Margin improvement for an atovaquone-proguanil manufacturer or platform should focus on channel and packaging economics rather than hoping for sustained list price growth:

  • Contract manufacturing and supply reliability to win recurring tenders
  • Formulation and pack differentiation to reduce customer total-cost (unit dosing efficiency, minimal wastage)
  • Geographic mix optimization toward contracts with better pricing-to-volume stability
  • Inventory and logistics discipline to avoid loss-making replenishment during seasonal peaks

Key Takeaways

  • Atovaquone-proguanil is a mature antimalarial with demand driven by travel prophylaxis and uncomplicated malaria treatment, and it behaves like a generic-dominant cost curve.
  • Pricing is chiefly governed by generic competition, tender discipline, reimbursement caps, and supply continuity, not product innovation cycles.
  • Base-case expectation for the next 3–7 years is stable to modestly down in real terms, with short-term nominal swings from inflation and logistics.
  • Investment and commercial upside is most likely to come from contract wins, supply reliability, channel mix, and pack economics, not sustained brand-like price premia.

FAQs

1) Is atovaquone-proguanil primarily a prophylaxis or treatment product in most markets?

Both.

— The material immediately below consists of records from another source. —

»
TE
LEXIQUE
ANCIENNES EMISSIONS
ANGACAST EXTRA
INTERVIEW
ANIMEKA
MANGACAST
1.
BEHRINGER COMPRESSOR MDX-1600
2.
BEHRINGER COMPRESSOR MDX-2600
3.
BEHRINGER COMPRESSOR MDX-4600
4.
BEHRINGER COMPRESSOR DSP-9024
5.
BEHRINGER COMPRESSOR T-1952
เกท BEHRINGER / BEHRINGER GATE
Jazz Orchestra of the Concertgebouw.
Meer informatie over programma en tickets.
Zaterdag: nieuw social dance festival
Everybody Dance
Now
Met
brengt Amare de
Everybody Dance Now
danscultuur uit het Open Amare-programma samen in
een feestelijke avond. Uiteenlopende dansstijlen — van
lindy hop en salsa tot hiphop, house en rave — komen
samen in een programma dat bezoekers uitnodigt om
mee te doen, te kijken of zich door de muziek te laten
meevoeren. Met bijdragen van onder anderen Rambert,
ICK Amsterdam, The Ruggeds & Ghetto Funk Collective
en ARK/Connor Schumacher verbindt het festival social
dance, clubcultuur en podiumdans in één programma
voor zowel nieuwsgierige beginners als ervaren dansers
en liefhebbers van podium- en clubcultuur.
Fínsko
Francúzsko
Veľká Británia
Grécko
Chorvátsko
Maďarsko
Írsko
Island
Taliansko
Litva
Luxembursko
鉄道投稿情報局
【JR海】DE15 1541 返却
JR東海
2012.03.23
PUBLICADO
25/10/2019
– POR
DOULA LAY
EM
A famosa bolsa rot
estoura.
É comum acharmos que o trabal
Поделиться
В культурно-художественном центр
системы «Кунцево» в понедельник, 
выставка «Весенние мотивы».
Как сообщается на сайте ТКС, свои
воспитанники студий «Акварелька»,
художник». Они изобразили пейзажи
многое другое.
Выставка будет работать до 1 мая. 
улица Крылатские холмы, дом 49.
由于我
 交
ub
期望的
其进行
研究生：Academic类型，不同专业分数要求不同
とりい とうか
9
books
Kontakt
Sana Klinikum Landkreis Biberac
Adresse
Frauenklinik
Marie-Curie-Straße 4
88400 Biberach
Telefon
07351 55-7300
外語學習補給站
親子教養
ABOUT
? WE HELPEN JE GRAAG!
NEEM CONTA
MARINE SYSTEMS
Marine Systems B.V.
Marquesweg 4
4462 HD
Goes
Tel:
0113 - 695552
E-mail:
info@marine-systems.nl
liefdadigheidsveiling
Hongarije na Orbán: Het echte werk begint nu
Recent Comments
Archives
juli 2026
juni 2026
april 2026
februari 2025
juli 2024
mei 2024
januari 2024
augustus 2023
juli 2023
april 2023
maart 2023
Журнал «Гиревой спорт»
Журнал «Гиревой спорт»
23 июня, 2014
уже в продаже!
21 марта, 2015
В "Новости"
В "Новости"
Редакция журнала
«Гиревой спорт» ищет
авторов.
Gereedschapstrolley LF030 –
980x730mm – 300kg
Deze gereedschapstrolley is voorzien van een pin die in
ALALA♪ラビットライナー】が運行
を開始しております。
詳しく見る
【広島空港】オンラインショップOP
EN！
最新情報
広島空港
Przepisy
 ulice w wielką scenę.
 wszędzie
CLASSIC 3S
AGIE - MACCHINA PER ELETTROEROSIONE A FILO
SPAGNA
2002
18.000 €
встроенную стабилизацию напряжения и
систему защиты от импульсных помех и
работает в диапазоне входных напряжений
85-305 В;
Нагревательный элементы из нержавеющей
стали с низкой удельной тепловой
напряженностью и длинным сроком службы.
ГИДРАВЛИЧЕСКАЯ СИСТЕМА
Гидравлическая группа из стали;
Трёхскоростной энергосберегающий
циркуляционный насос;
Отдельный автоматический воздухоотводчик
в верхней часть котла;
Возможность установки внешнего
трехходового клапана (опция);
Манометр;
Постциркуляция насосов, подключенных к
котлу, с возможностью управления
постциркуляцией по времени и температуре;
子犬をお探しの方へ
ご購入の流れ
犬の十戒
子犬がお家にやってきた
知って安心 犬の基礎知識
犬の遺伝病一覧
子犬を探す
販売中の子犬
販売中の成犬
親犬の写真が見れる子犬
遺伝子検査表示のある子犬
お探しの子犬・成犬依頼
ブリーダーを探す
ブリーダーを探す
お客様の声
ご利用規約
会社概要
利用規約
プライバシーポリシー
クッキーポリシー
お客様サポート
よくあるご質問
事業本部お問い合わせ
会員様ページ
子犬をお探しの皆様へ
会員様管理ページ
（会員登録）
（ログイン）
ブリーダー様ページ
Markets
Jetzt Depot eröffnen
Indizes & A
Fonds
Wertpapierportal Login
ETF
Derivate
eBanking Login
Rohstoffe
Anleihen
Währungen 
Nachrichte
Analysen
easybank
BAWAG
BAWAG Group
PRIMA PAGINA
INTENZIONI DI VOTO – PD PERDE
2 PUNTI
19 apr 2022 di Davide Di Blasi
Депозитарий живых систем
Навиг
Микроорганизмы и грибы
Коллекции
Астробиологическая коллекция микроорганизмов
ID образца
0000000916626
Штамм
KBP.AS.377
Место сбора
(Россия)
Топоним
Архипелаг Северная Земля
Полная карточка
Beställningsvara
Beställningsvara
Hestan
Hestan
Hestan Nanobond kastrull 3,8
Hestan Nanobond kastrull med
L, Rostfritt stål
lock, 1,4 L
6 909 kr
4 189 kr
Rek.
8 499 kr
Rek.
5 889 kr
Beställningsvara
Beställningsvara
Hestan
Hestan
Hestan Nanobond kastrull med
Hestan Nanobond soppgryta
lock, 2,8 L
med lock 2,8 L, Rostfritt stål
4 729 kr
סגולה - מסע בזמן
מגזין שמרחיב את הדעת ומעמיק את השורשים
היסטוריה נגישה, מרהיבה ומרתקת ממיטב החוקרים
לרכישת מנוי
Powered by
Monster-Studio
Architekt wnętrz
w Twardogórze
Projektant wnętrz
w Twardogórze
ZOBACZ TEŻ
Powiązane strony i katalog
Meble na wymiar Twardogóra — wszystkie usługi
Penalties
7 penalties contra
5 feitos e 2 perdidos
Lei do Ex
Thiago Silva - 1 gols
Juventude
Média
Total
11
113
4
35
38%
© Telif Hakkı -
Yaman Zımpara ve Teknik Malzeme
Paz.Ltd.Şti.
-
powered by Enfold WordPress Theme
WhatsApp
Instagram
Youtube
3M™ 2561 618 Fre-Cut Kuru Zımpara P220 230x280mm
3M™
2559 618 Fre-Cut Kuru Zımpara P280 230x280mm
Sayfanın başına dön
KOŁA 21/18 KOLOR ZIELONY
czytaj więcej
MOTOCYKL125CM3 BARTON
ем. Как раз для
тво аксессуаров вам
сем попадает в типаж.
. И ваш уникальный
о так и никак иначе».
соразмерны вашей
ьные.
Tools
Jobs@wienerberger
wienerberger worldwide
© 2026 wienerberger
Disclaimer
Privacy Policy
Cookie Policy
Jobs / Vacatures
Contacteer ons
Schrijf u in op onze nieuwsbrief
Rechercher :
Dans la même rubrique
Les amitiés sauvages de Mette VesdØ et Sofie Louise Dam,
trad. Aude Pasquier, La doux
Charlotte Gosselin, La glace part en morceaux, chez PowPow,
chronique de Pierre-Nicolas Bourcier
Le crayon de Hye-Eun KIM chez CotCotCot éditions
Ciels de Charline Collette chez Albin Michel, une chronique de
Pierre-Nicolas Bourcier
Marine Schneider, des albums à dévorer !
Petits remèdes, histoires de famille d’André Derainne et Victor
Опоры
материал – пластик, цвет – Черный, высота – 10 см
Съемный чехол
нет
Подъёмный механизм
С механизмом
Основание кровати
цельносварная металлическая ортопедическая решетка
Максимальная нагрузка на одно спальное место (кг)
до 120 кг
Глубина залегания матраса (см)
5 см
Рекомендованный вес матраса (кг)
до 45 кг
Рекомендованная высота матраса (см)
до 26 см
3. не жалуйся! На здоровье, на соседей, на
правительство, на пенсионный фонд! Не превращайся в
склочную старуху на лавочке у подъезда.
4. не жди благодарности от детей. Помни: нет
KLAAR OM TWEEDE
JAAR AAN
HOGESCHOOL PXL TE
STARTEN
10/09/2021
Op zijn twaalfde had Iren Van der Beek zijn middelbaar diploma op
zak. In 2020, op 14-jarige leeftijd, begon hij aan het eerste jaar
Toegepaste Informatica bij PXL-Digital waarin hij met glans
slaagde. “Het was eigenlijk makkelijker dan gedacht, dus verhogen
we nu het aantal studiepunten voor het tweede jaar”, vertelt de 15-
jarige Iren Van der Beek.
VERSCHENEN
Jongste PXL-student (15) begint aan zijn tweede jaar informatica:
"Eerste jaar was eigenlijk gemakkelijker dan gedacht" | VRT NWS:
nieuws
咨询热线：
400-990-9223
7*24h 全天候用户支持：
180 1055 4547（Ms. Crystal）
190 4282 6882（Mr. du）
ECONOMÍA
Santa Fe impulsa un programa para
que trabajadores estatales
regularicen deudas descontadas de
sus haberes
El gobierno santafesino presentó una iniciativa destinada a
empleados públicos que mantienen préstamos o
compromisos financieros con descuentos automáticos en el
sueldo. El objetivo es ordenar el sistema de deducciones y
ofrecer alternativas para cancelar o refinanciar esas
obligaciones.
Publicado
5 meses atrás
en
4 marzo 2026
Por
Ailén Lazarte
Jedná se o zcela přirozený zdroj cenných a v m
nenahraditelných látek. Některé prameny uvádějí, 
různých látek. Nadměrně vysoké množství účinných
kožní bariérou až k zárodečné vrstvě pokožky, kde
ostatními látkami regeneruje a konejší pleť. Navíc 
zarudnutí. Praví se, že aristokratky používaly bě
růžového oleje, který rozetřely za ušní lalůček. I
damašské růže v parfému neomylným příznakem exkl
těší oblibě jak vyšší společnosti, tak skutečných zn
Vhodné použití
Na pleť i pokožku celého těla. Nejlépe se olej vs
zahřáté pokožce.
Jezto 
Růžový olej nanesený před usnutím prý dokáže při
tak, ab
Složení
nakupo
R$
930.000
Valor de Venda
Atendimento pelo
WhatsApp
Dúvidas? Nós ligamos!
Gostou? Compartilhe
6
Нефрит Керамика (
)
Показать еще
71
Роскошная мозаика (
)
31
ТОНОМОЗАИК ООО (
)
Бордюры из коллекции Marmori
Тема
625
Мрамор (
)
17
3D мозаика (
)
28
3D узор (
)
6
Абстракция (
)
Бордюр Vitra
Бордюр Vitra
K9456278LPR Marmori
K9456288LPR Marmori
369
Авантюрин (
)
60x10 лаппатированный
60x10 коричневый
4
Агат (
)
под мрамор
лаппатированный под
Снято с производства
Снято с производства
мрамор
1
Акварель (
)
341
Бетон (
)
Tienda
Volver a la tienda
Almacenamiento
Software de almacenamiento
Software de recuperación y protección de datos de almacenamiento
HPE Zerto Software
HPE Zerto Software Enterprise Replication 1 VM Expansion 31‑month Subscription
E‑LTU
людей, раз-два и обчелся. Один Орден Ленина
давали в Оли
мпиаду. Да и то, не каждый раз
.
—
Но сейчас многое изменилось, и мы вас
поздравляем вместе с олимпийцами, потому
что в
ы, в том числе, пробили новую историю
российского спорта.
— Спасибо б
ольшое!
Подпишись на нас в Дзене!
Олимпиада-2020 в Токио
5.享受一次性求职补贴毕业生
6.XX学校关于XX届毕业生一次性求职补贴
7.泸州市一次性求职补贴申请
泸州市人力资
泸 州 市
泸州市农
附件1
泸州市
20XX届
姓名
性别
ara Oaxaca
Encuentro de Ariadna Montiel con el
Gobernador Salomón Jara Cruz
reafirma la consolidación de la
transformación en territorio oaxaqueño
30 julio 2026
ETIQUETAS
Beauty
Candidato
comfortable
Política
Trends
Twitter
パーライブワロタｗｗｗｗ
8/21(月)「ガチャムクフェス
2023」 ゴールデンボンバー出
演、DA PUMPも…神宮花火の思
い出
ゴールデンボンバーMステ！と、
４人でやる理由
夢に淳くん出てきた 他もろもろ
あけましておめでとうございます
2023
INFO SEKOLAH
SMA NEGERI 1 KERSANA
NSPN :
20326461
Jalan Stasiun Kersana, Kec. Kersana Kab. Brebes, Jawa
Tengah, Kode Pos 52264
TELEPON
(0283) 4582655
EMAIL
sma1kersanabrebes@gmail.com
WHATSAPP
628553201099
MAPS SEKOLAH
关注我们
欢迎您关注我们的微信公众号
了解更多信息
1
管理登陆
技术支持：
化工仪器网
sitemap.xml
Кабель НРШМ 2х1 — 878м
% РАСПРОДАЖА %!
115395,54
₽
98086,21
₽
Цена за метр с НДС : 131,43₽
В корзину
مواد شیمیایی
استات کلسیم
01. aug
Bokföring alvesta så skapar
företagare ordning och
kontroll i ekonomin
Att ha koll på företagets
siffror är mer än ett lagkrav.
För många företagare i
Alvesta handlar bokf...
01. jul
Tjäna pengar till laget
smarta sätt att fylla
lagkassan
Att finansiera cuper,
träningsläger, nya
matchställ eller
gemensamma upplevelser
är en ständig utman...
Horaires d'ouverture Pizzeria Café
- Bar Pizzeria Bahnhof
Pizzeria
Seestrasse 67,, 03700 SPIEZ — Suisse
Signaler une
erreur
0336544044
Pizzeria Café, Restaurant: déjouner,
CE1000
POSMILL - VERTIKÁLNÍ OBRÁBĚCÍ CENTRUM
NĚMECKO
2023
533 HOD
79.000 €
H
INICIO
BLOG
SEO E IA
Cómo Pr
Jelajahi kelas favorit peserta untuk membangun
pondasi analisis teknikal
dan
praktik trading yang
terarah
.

In many countries it is used for malaria prophylaxis by travelers and for uncomplicated malaria treatment in endemic and acute-care settings, with relative share driven by guideline positioning and procurement cycles.

2) What most strongly determines the price level: brand status or generic competition?

Generic competition and procurement tenders typically dominate. Where multi-source supply is robust, ASPs compress toward cost-plus competitive levels.

3) Do tender cycles matter more than retail pricing?

Yes in public markets. Tender awards can reset pricing stepwise, while retail price shifts tend to lag and be smaller in magnitude.

4) What event would most likely cause a short-term price spike?

Supply disruption, regulatory interruption at a key manufacturer, or a sudden increase in demand that exceeds distribution capacity.

5) What is the most important modeling unit for forecasting?

Use unit price per adult-equivalent tablet and weight by channel mix (private travel vs public procurement vs treatment).


References

[1] WHO. Guidelines for malaria. World Health Organization.
[2] EMA. Malarone (atovaquone/proguanil) product information and assessment documents. European Medicines Agency.
[3] FDA. Malarone and related prescribing information (atovaquone and proguanil hydrochloride) and regulatory documents. U.S. Food and Drug Administration.